Task objective:
Every line in the material below that includes "prispevek" should be copied.

BEGIN

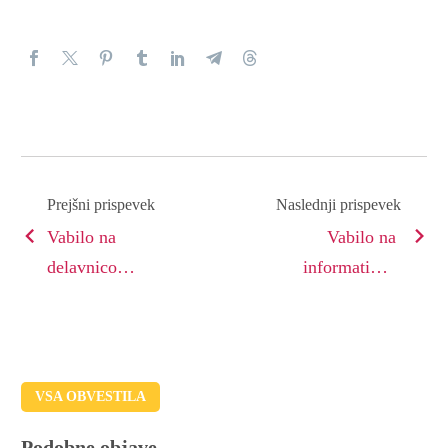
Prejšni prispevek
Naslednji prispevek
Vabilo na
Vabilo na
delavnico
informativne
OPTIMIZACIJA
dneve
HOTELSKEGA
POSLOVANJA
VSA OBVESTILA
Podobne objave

END
BEGIN

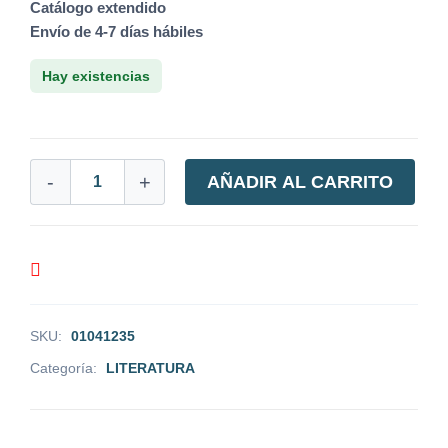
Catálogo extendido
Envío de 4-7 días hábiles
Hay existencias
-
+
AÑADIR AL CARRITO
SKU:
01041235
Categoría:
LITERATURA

END
BEGIN

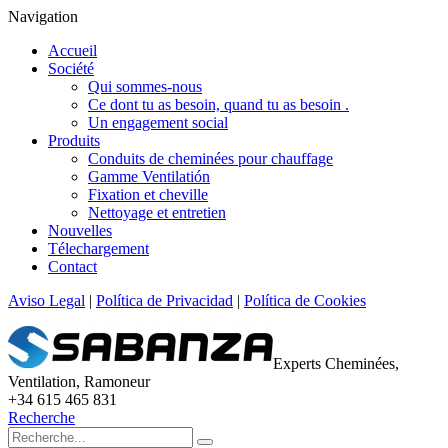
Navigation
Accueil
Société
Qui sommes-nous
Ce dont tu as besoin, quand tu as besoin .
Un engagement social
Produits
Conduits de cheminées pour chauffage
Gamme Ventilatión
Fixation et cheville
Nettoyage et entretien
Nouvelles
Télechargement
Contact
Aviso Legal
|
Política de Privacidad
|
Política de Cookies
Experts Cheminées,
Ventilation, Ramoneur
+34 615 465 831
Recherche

END

Result below:
Prejšni prispevek
Naslednji prispevek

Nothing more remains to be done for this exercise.